To put it differently: Why should the State Government be left scot free if it is culpable of blatantly violating the fundamental right of the applicant of speedy trial? Why we see police so blatantly violating the fundamental rights of even senior Army officers as we saw in case of Lt Col Prasad Shrikanth Purohit who was also a decorated officer who got Army Chief Commendation Card also for his fight against insurgency in J&K while he was posted there and still in his case charge sheet was not filed for more than 9 years after his illegal arrest in the most questionable manner which was questioned even by former Army Chief Gen (retd) Shankar Roy Chowdhury and he got bail after more than 9 years in jail when eminent and senior lawyer and former Solicitor General Harish Salve brilliantly argued his case in the Apex Court in 2017 and if this can happen so with such a senior Army Officer what must the police be doing in case of an ordinary citizen? Such police officers and also the State Government must be held accountable and in this case we see how the State Government has been held fully accountable in this particular case!

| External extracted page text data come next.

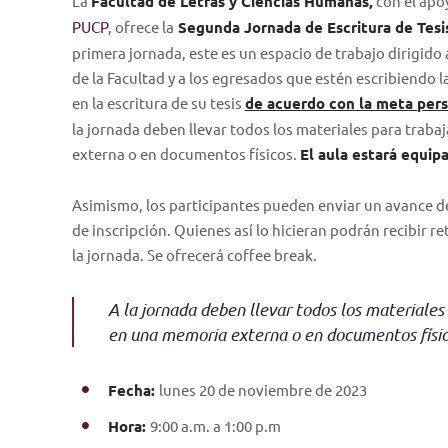
La
Facultad de Letras y Ciencias Humanas,
con el apo
PUCP
, ofrece la
Segunda Jornada de Escritura de Tesi
primera jornada, este es un espacio de trabajo dirigido 
de la Facultad y a los egresados que estén escribiendo l
en la escritura de su tesis
de acuerdo con la meta pers
la jornada deben llevar todos los materiales para trabaj
externa o en documentos físicos.
El aula estará equip
Asimismo, los participantes pueden enviar un avance de 
de inscripción. Quienes así lo hicieran podrán recibir r
la jornada. Se ofrecerá coffee break.
A la jornada deben llevar todos los materiales 
en una memoria externa o en documentos físic
Fecha:
lunes 20 de noviembre de 2023
Hora:
9:00 a.m. a 1:00 p.m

To start with, the ball is set rolling in this judgment authored by a single Judge Bench of Justice GS Ahluwalia of the Gwalior Bench of Madhya Pradesh High Court by putting forth first and foremost that:
Case Diary is available. This tenth application under Section 439 of CrPC has been filed for grant of bail. Ninth bail application of the applicant was dismissed as withdrawn by order dated 07.06.2021 passed in M.Cr.C. No.23482/2021. The applicant has been arrested on 05.01.2018 in connection with Crime No.7/2018 registered at Police Station Ron District Bhind for the offence under Section 8/20 of NDPS Act. This repeat application has been filed for grant of bail on the ground of delay along with the complete order-sheets of the Trial Court. This repeat application has been filed for grant of bail on the ground of delay along with the complete order-sheets of the Trial Court.

To be sure, the Bench then discloses in the next para that:
It is submitted by the counsel for the applicant that this Court by order dated 25.06.2020 passed in M.Cr.C. No.10547/2020 had awarded the compensation to the applicant on account of nonappearance of the prosecution witnesses, but the situation has not improved and still the prosecution witnesses are not appearing.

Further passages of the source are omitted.